Pour les autres granulomatoses cutanées disséminées d’origine indéterminée, les recommandations thérapeutiques sont basées sur des observations ou de petites études ouvertes, généralement rétrospectives, et sur l’expérience clinique en sachant que les essais négatifs ne sont généralement pas rapportés. L’approche thérapeutique correspond globalement à celle de la sarcoïdose cutanée, revue en détail par Descamps et coll.3 à savoir corticothérapie locale ou générale, cyclines, antipaludéens de synthèse, immunosuppresseurs de type méthotrexate ou ciclosporine, et éventuellement anti-TNF de type thalidomide.

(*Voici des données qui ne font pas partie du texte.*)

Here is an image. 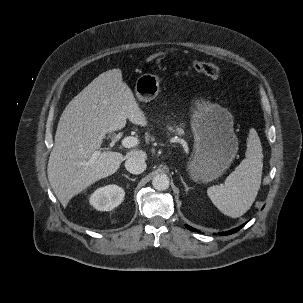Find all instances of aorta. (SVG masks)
Returning a JSON list of instances; mask_svg holds the SVG:
<instances>
[{
  "label": "aorta",
  "mask_w": 303,
  "mask_h": 303,
  "mask_svg": "<svg viewBox=\"0 0 303 303\" xmlns=\"http://www.w3.org/2000/svg\"><path fill=\"white\" fill-rule=\"evenodd\" d=\"M153 187L158 191H164L169 188V178L166 174H158L152 180Z\"/></svg>",
  "instance_id": "obj_1"
}]
</instances>
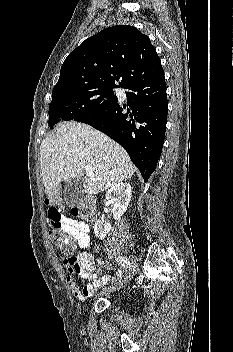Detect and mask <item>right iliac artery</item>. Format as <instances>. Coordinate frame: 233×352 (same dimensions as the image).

Dans les actualités thérapeutiques, on peut cependant citer l’utilisation récente de différents agents topiques et systémiques :
• Les inhibiteurs de la calcineurine topiques (tacrolimus à 0,1% ou pimecrolimus à 1%)25,26 ont eu un effet bénéfique chez certains patients. Une photothérapie par UVA1 s’est révélée efficace, dans une étude, chez 50% des patients, avec cependant une récidive précoce des lésions dans la majorité des cas.27
• Les rétinoïdes oraux et en particulier l’isotrétinoïne à raison de 0,5-1 mg/kg/j ont également été essayés chez plusieurs patients avec parfois une bonne réponse clinique.28
• L’efficacité des biothérapies dirigées contre le TNF-α (infliximab, étanercept, adalimumab) a été rapportée dans quelques cas,29,30 alors qu’à l’inverse ils ont été incriminés dans l’apparition d’éruptions granulomateuses.31
Les granulomatoses cutanées disséminées sont des dermatoses réactionnelles aux mécanismes peu clairs et aux étiologies multiples. Une origine infectieuse, inflammatoire ou néoplasique doit être systématiquement recherchée et, lorsqu’aucune cause n’est détectée, une surveillance régulière est indispensable. Les traitements sont souvent empiriques et mal codifiés, l’absence d’essai thérapeutique étant expliquée par la rareté et l’hétérogénéité de ces dermatoses.
> En cas de suspicion de granulomatose cutanée, une biopsie cutanée doit être effectuée pour confirmer le diagnostic
> Un bilan étiologique à la recherche d’une cause infectieuse, paranéoplasique ou d’une autre nature systémique doit être conduit de façon systématique
> Un suivi médical est nécessaire à long terme et certains examens paracliniques peuvent être répétés à intervalles réguliers et selon les symptômes ou signes d’appel cliniques puisque les symptômes cutanés peuvent précéder de plusieurs années une cause systémique
> Le traitement doit être dirigé en fonction de l’étiologie: en cas de cause curable, spécifique ; pour les formes idiopathiques, basé sur la réponse clinique, les comorbidités du patient et les effets secondaires des médicaments
The disseminated cutaneous granulomatosis (DCG) are heterogeneous cutaneous diseases histologically characterized by a granulomatous infiltrate. The most frequent cutaneous granulomatosis is sarcoidosis, but many other causes can be found, because DCG are probably a skin granulomatous reaction to different stimuli : infectious, inflammatory, neoplastic, metabolic or chemical. The histopathological examination is useful for the diagnosis of DCG, but gives rarely an etiological diagnosis.
In this article, we will propose a strategy for the etiological diagnosis of DCG, and propose therapeutic recommendations based on recent data from the literature.